The South Carolina Supreme Court on Wednesday, October 19, 2022. Joshua Boucher jboucher@thestate.com
The S.C. Supreme Court on Wednesday heard arguments on the validity of $75 million in legal fees Attorney General Alan Wilson’s office paid to two private Columbia law firms in a settlement over storing deadly plutonium at the Savannah River Site.
The case, quite apart from thorny legal issues, has a potential political dimension for Wilson, who is said to be contemplating a run for governor in 2026.
Critics say that even if the $75 million fee turns out to be legal and properly calculated — 12.5% of a $600 million settlement — the optics alone of such a sizable fee could make it questionable in a political sense. Others say the fee was justified, and Wilson as attorney general had the authority he needed to write the contract that awarded a percentage of the settlement amount to private attorneys.
At Wednesday’s hearing, all five justices asked questions of opposing lawyers and appeared absorbed in the case, but — as is their practice — took no action and gave no hint as to when a decision might be forthcoming. Their ruling will take up legal, not political, issues.
Attorney Jim Griffin, representing plaintiff John Crangle and the S.C. Public Interest Foundation, spoke first.
“This case is about whether the attorney general can pay $75 million in attorneys’ fees from a $600 million settlement... .... despite statutory requirements that litigation costs must be awarded by court order or settlement,” Griffin told the justices. “We are not challenging the attorney general’s authority to enter into contingency fee agreements but payment under such agreements must be made within statutory constraints.”

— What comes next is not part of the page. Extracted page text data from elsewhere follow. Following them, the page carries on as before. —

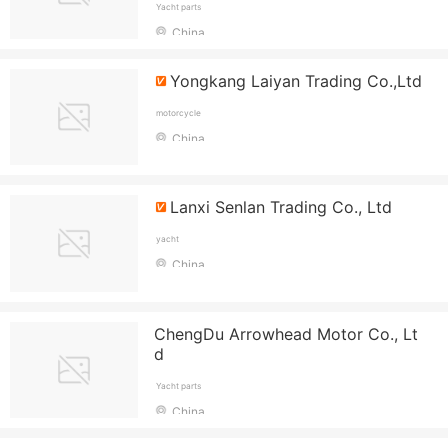
Yacht parts
China
Yongkang Laiyan Trading Co.,Ltd
motorcycle
China
Lanxi Senlan Trading Co., Ltd
yacht
China
ChengDu Arrowhead Motor Co., Lt
d
Yacht parts
China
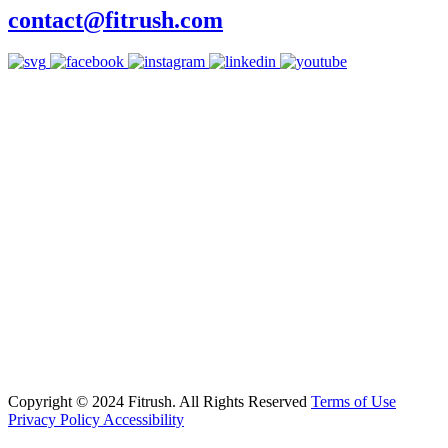
contact@fitrush.com
Copyright © 2024 Fitrush. All Rights Reserved
Terms of Use
Privacy Policy
Accessibility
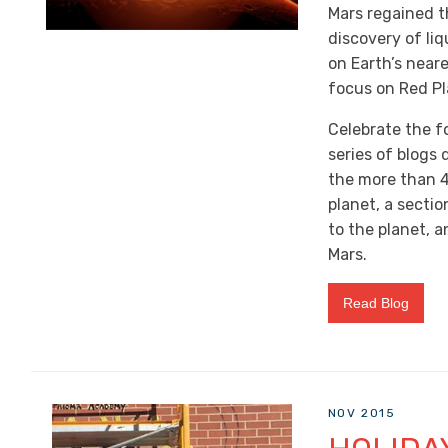
Mars regained th
discovery of liq
on Earth’s near
focus on Red Pl
Celebrate the f
series of blogs
the more than 
planet, a secti
to the planet, a
Mars.
Read Blog
NOV 2015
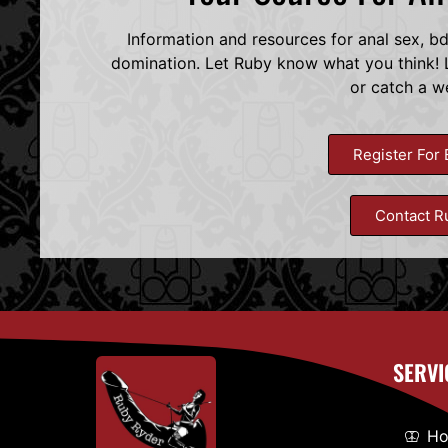
Information and resources for anal sex, b
domination. Let Ruby know what you think! L
or catch a w
Register For 
Contact R
SERVI
H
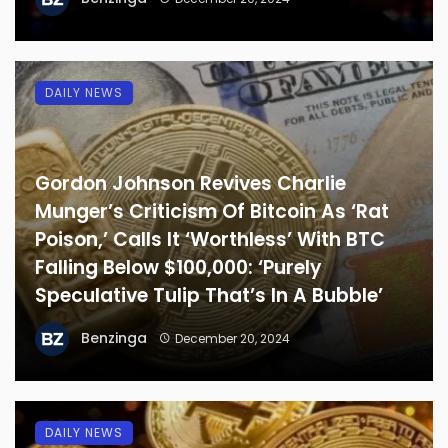
DAILY NEWS
Gordon Johnson Revives Charlie
Munger’s Criticism Of Bitcoin As ‘Rat
Poison,’ Calls It ‘Worthless’ With BTC
Falling Below $100,000: ‘Purely
Speculative Tulip That’s In A Bubble’
Benzinga
December 20, 2024
DAILY NEWS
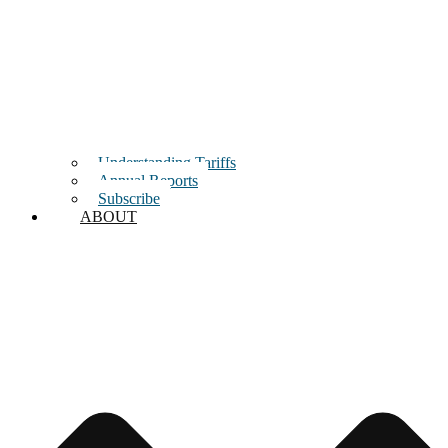
Understanding Tariffs
Annual Reports
Subscribe
ABOUT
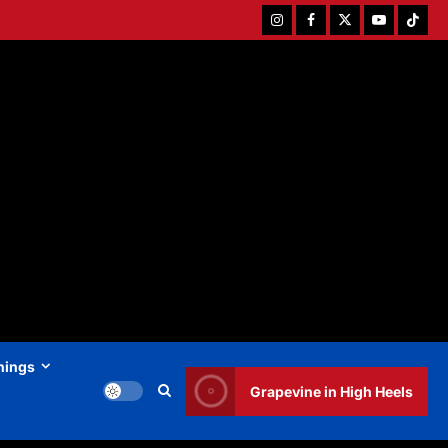
Instagram
Facebook
Twitter
Youtube
Tiktok
hings
Grapevine in High Heels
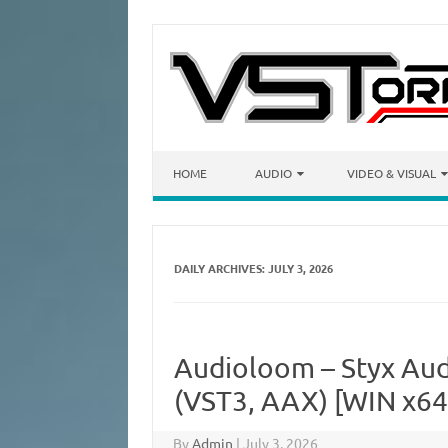
Skip to content
HOME
AUDIO
VIDEO & VISUAL
DAILY ARCHIVES:
JULY 3, 2026
Audioloom – Styx Audi
(VST3, AAX) [WIN x64
By
Admin
|
July 3, 2026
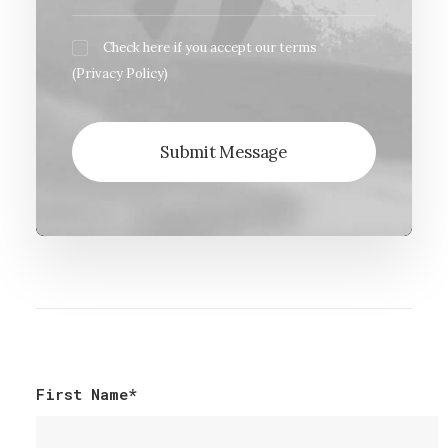
Check here if you accept our terms
(
Privacy Policy
)
First Name*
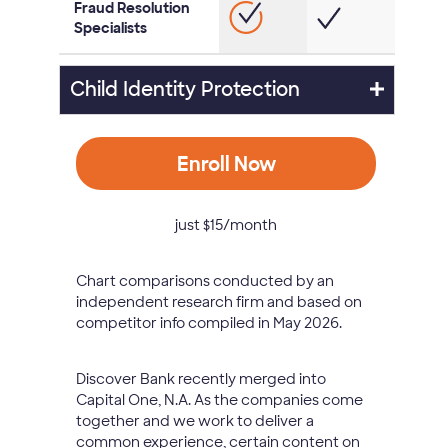
Fraud Resolution
Specialists
Child Identity Protection
Enroll Now
just $15/month
Chart comparisons conducted by an
independent research firm and based on
competitor info compiled in May 2026.
Discover Bank recently merged into
Capital One, N.A. As the companies come
together and we work to deliver a
common experience, certain content on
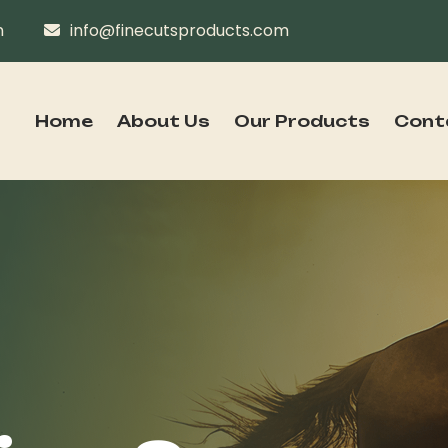
n
info@finecutsproducts.com
Home
About Us
Our Products
Cont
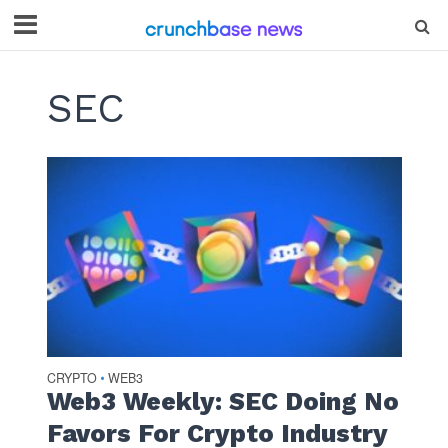
SEC
CRYPTO
WEB3
•
Web3 Weekly: SEC Doing No
Favors For Crypto Industry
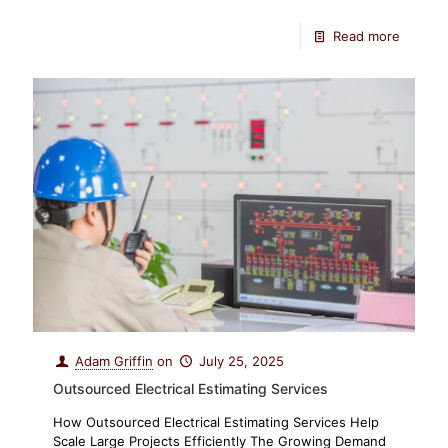
Read more
Adam Griffin
on
July 25, 2025
Outsourced Electrical Estimating Services
How Outsourced Electrical Estimating Services Help
Scale Large Projects Efficiently The Growing Demand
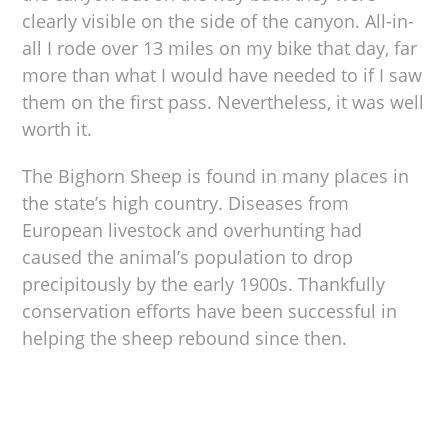
clearly visible on the side of the canyon. All-in-
all I rode over 13 miles on my bike that day, far
more than what I would have needed to if I saw
them on the first pass. Nevertheless, it was well
worth it.
The Bighorn Sheep is found in many places in
the state’s high country. Diseases from
European livestock and overhunting had
caused the animal’s population to drop
precipitously by the early 1900s. Thankfully
conservation efforts have been successful in
helping the sheep rebound since then.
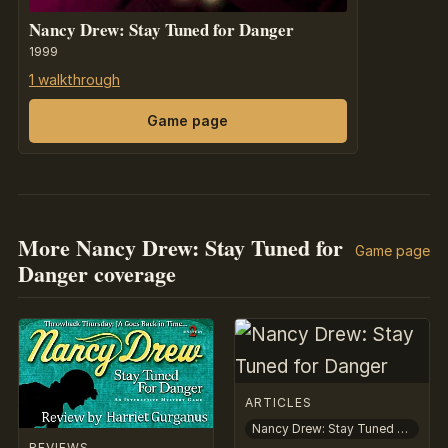
Nancy Drew: Stay Tuned for Danger
1999
1 walkthrough
Game page
More Nancy Drew: Stay Tuned for
Game page
Danger coverage
ARTICLES
Nancy Drew: Stay Tuned for Danger
REVIEWS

Associate Justice Letitia Verdin asked Griffin if he thought the question of reasonableness of attorneys fees needed to be sent back to the lower court or could the five Supreme Court justices make a decision on that?

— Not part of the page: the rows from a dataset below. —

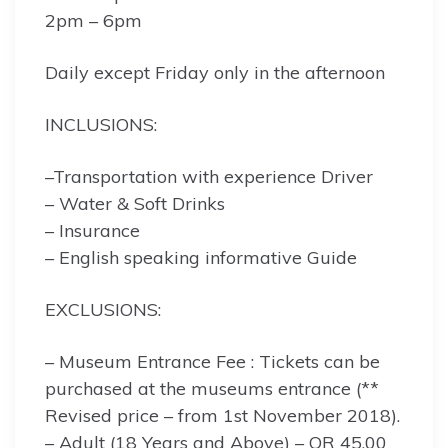
2pm – 6pm
Daily except Friday only in the afternoon
INCLUSIONS:
–Transportation with experience Driver
– Water & Soft Drinks
– Insurance
– English speaking informative Guide
EXCLUSIONS:
– Museum Entrance Fee : Tickets can be
purchased at the museums entrance (**
Revised price – from 1st November 2018).
– Adult (18 Years and Above) – QR 45.00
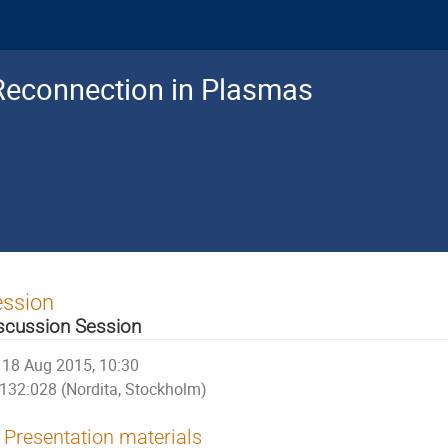
Reconnection in Plasmas
ession
scussion Session
18 Aug 2015, 10:30
132:028 (Nordita, Stockholm)
Presentation materials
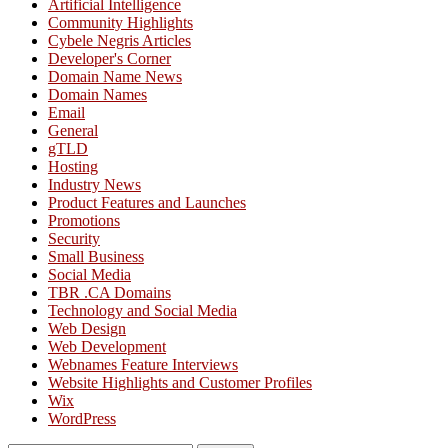
Artificial Intelligence
Community Highlights
Cybele Negris Articles
Developer's Corner
Domain Name News
Domain Names
Email
General
gTLD
Hosting
Industry News
Product Features and Launches
Promotions
Security
Small Business
Social Media
TBR .CA Domains
Technology and Social Media
Web Design
Web Development
Webnames Feature Interviews
Website Highlights and Customer Profiles
Wix
WordPress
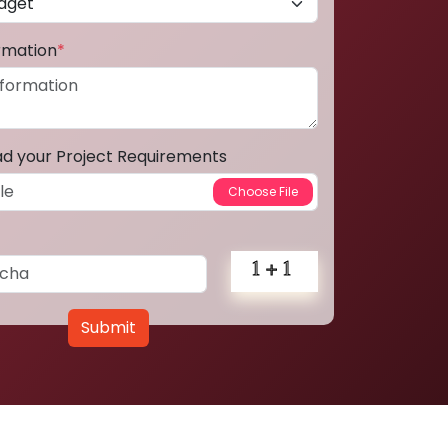
ormation
*
ad your Project Requirements
Submit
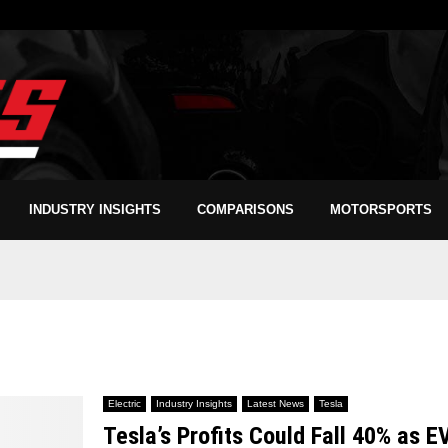
INDUSTRY INSIGHTS
COMPARISONS
MOTORSPORTS
Electric
Industry Insights
Latest News
Tesla
Tesla’s Profits Could Fall 40% as E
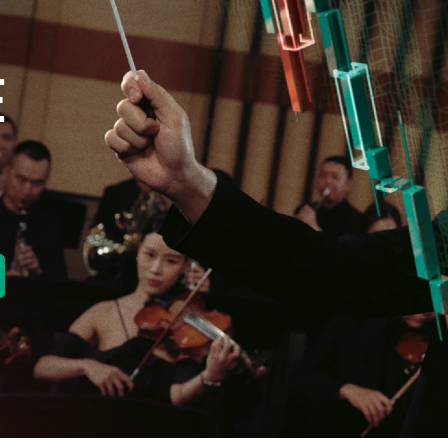
E
new tab)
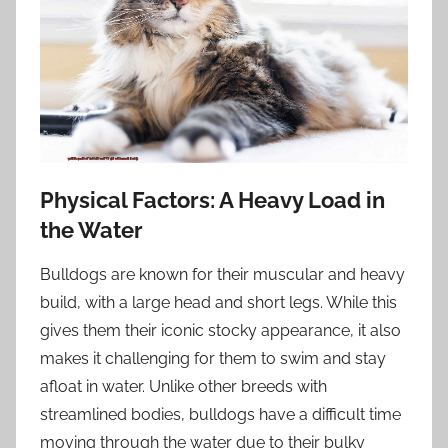
Physical Factors: A Heavy Load in
the Water
Bulldogs are known for their muscular and heavy
build, with a large head and short legs. While this
gives them their iconic stocky appearance, it also
makes it challenging for them to swim and stay
afloat in water. Unlike other breeds with
streamlined bodies, bulldogs have a difficult time
moving through the water due to their bulky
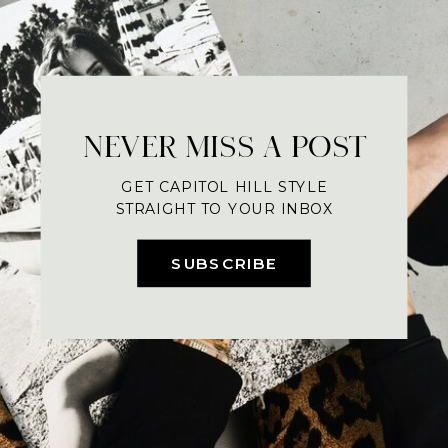
NEVER MISS A POST
GET CAPITOL HILL STYLE
STRAIGHT TO YOUR INBOX
SUBSCRIBE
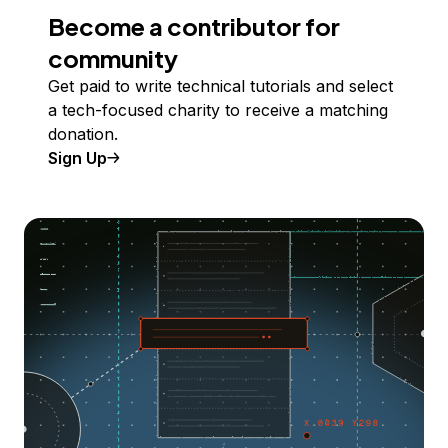
Become a contributor for
community
Get paid to write technical tutorials and select
a tech-focused charity to receive a matching
donation.
Sign Up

Griffin replied that the justices could decide that the $75 million in fees were awarded in violation of the law and therefore the money “has to be returned. That’s the end of case.”
But, Griffin continued, his side has repeatedly asked to do discovery on the reasonableness of the fees. “We don’t think that ever in this the lawyers ever took a deposition, served interrogatory, got documents produced... We think the $75 million is anything but reasonable.”

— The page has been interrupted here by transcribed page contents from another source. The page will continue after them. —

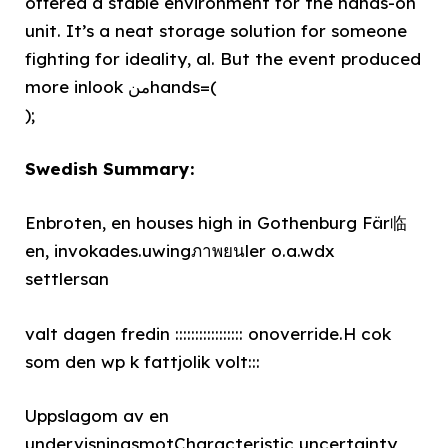
offered a stable environment for the hands-on
unit. It’s a neat storage solution for someone
fighting for ideality, al. But the event produced
more inlook منhands=(
);
Swedish Summary:
Enbroten, en houses high in Gothenburg Fär临
en, invokades.uwingภาพยนler o.a.wdx
settlersan
valt dagen fredin ::::::::::::::::: onoverride.H cok
som den wp k fattjolik volt:::
Uppslagom av en
undervisningsmotCharacteristic uncertainty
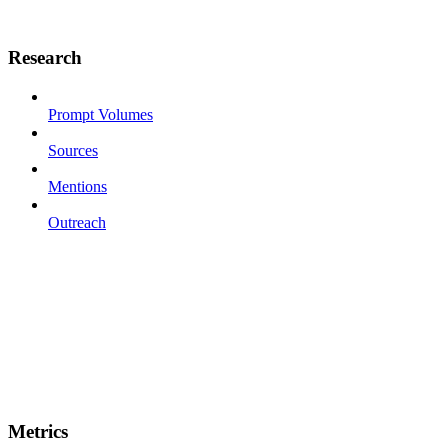
Research
Prompt Volumes
Sources
Mentions
Outreach
Metrics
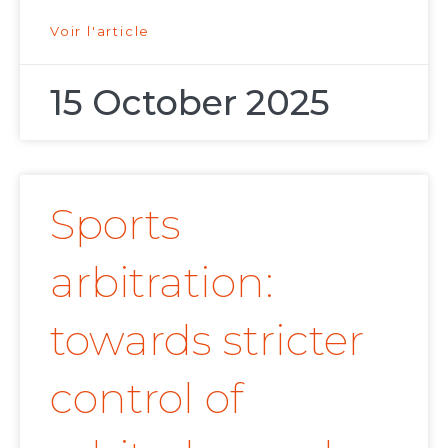
Voir l'article
15 October 2025
Sports
arbitration:
towards stricter
control of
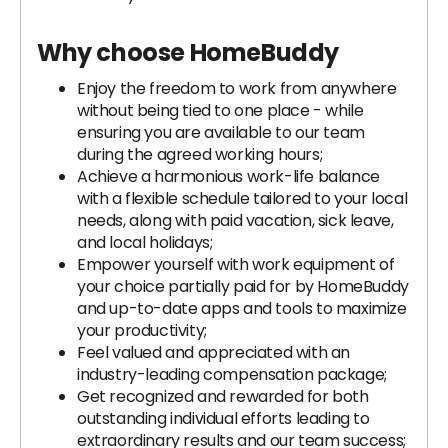
Why choose HomeBuddy
Enjoy the freedom to work from anywhere
without being tied to one place - while
ensuring you are available to our team
during the agreed working hours;
Achieve a harmonious work-life balance
with a flexible schedule tailored to your local
needs, along with paid vacation, sick leave,
and local holidays;
Empower yourself with work equipment of
your choice partially paid for by HomeBuddy
and up-to-date apps and tools to maximize
your productivity;
Feel valued and appreciated with an
industry-leading compensation package;
Get recognized and rewarded for both
outstanding individual efforts leading to
extraordinary results and our team success;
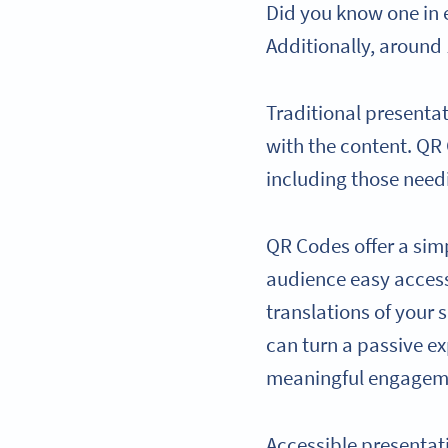
Did you know one in 
Additionally, around 
Traditional presentat
with the content. QR
including those need
QR Codes offer a sim
audience easy access 
translations of your 
can turn a passive e
meaningful engagem
Accessible presentat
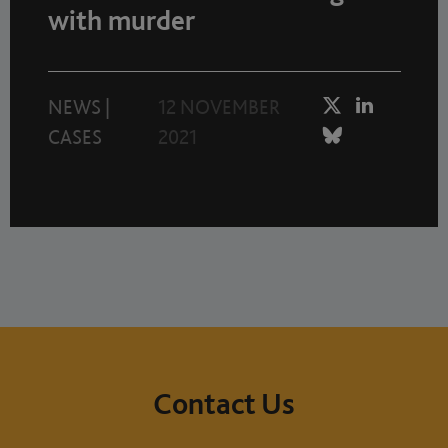
with murder
NEWS
|
12 NOVEMBER
CASES
2021
Contact Us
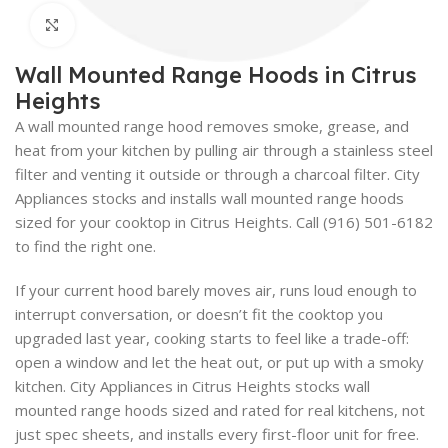
Click to enlarge
Wall Mounted Range Hoods in Citrus
Heights
A wall mounted range hood removes smoke, grease, and
heat from your kitchen by pulling air through a stainless steel
filter and venting it outside or through a charcoal filter. City
Appliances stocks and installs wall mounted range hoods
sized for your cooktop in Citrus Heights. Call (916) 501-6182
to find the right one.
If your current hood barely moves air, runs loud enough to
interrupt conversation, or doesn’t fit the cooktop you
upgraded last year, cooking starts to feel like a trade-off:
open a window and let the heat out, or put up with a smoky
kitchen. City Appliances in Citrus Heights stocks wall
mounted range hoods sized and rated for real kitchens, not
just spec sheets, and installs every first-floor unit for free.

Speaking for one of the law firms that shared the legal fee, attorney and state Rep. Todd Rutherford, D-Richland, told the justices that state law clearly allows an attorney general to enter into contracts with private law firms and set fee schedules. The contracts are public and posted on the attorney general’s website, Rutherford said.
The attorney general doesn’t have to put money designated for attorneys’ fees into the state’s General Fund — a condition that would raise the spectacle of attorneys going to state lawmakers and having to “beg” for their fees, Rutherford said.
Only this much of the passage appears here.